Sermon: January 16, 2022 – Luke 4: 14-21

Watch at https://youtu.be/7zHNqhKFNfE  Download PDF at Sermon_16January2022

What do you consider to be your life’s purpose?  A couple of years ago, a team from WorshipHouse Media went around the US asking people this question, and here is what they heard:

https://www.worshiphousemedia.com/mini-movies/4577/what-is-your-purpose
{this is a “preview” version of the video; the actual video seen in Worship has been purchased from the vendor}

Unless you have been thinking about recently in a structured way, that would be a really hard question for many of us to answer. What is your purpose… or to frame the question a bit differently, what is your mission, or your vision.  As we heard in the video, a few of the folks had a clear sense of purpose, others quoted back something that they had learned by rote or something they figured they “should” be to meet societal expectations, and a disconcerting number had never even considered it.

Our gospel reading today, from the fourth chapter of Luke, portrays Jesus walking into his hometown Synagogue in the high-country town of Nazareth, the Synagogue he had grown up in, way up in the hills northwest of the Sea of Galilee.  Stepping forward to read, he finds exactly the right words from the prophet Isaiah in the scroll he had just been handed. “Unrolling it,” writes Luke, “[Jesus] found the place where it is written:

18 ‘The Spirit of the Lord is on me, because he has anointed me to proclaim good news to the poor.
He has sent me to proclaim freedom for the prisoners and recovery of sight for the blind, to set the oppressed free,
19 to proclaim the year of the Lord’s favor.’

20 Then he rolled up the scroll, gave it back to the attendant and sat down. The eyes of everyone in the synagogue were fastened on him. 21 He began by saying to them, ‘Today this scripture is fulfilled in your hearing.’”

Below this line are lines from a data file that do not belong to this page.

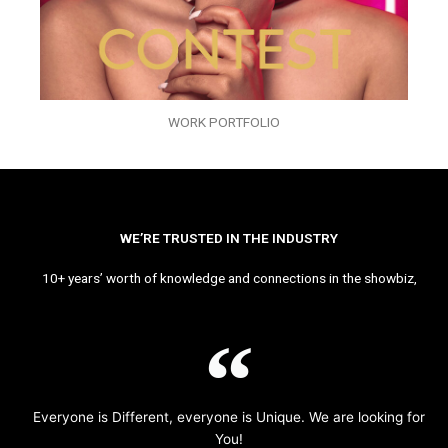
WORK PORTFOLIO
WE’RE TRUSTED IN THE INDUSTRY
10+ years’ worth of knowledge and connections in the showbiz,
Everyone is Different, everyone is Unique. We are looking for
You!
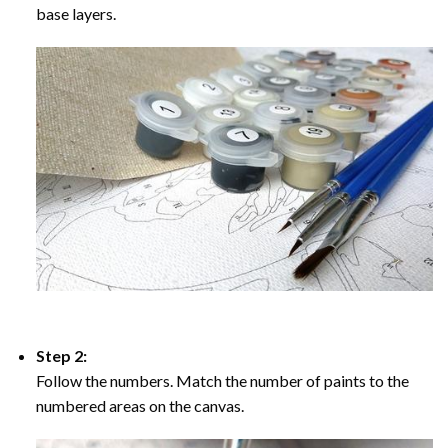
base layers.
Step 2:
Follow the numbers. Match the number of paints to the
numbered areas on the canvas.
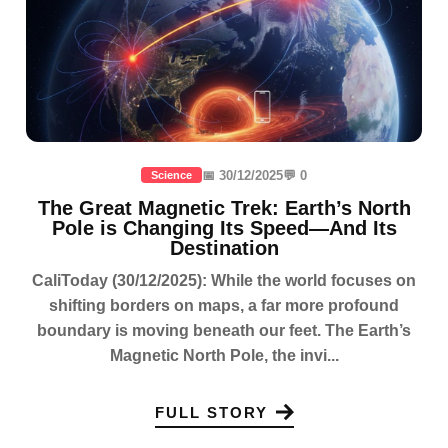
📅 30/12/2025
💬 0
Science
The Great Magnetic Trek: Earth’s North
Pole is Changing Its Speed—And Its
Destination
CaliToday (30/12/2025): While the world focuses on
shifting borders on maps, a far more profound
boundary is moving beneath our feet. The Earth’s
Magnetic North Pole, the invi...
FULL STORY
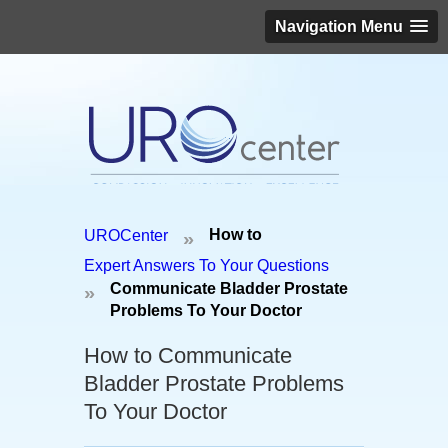
Navigation Menu
Schedule an appointment today!
How to
UROCenter
»
(646) 306-3819
Expert Answers To Your Questions
Communicate Bladder Prostate
»
Problems To Your Doctor
How to Communicate
Bladder Prostate Problems
To Your Doctor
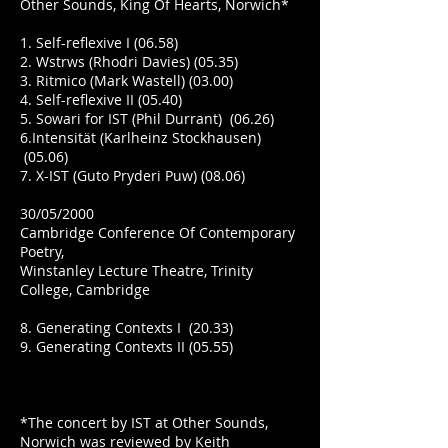
Other Sounds, King Of Hearts, Norwich*
1. Self-reflexive I (06.58)
2. Wstrws (Rhodri Davies) (05.35)
3. Ritmico (Mark Wastell) (03.00)
4. Self-reflexive II (05.40)
5. Sowari for IST (Phil Durrant) (06.26)
6.Intensität (Karlheinz Stockhausen)
(05.06)
7. X-IST (Guto Pryderi Puw) (08.06)
30/05/2000
Cambridge Conference Of Contemporary
Poetry,
Winstanley Lecture Theatre, Trinity
College, Cambridge
8. Generating Contexts I (20.33)
9. Generating Contexts II (05.55)
*The concert by IST at Other Sounds,
Norwich was reviewed by Keith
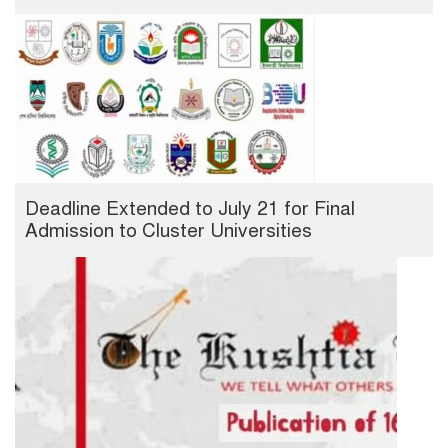
Deadline Extended to July 21 for Final
Admission to Cluster Universities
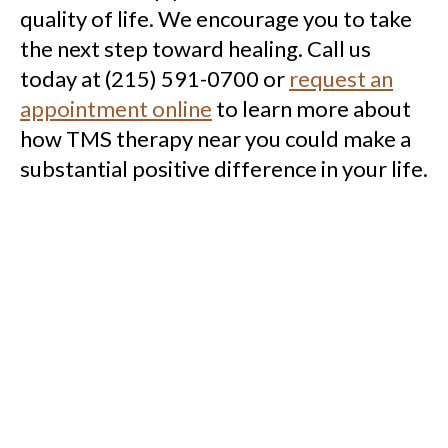
quality of life.
We encourage you to take
the next step toward healing. Call us
today at (215) 591-0700 or
request an
appointment online
to learn more about
how TMS therapy near you could make a
substantial positive difference in your life.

Would that qualify as a mission statement/vision statement/statement of purpose? I would say so! Reaching into the beloved words of his faith tradition, Jesus, son of Joseph embraces a key role in God’s big plan for the people: freedom for the imprisoned and the oppressed, healing for those who literally could not see and insight for those who would not understand, proclaiming a great big year of Jubilee.  By placing this incident at the beginning of Jesus’ ministry, before Jesus had even called his first disciple, the gospel writer wants us to always have this statement of purpose in mind as we witness the preaching and teaching and healings done by Jesus and his disciples.  By stating these words first, Luke wants to keep reminding us that Jesus was charged with the mission of reaching to the outskirts of respectable society, and assuring those people of their full personhood in the eyes of God, and God’s desire for them to have the same rights and privileges and agency as anyone else in their society.

South of the border, this weekend is a special time to remember the vision and mission and life of Rev Dr Martin Luther King, Jr.  His famous “I have a dream” speech is filled with visionary statements, expressions of God’s hopes for the world that are far enough out of our reach so we must aspire to them. Dr King had specific visions for the states of Georgia, Mississippi and Alabama, and he had these very personal dreams too: “I have a dream that my four little children will one day live in a nation where they will not be judged by the color of their skin but by the content of their character.”  He also had dreams that, like Jesus, aligned his vision with the vision of Isaiah (chapter 40): “I have a dream that one day every valley shall be exalted, every hill and mountain shall be made low, the rough places will be made plain, and the crooked places will be made straight, and the glory of the Lord shall be revealed, and all flesh shall see it together….With this faith, we will be able to hew out of the mountain of despair a stone of hope. With this faith we will be able to transform the jangling discords of our nation into a beautiful symphony of brotherhood. With this faith we will be able to work together, to pray together, to struggle together, to go to jail together, to stand up for freedom together, knowing that we will be free one day.”  And while Dr King only lived long enough to see some first steps of progress toward this vision, the dream did not die with the dreamer.  His vision, alongside the vision articulated by Jesus, remain very much alive in the hearts of believers today.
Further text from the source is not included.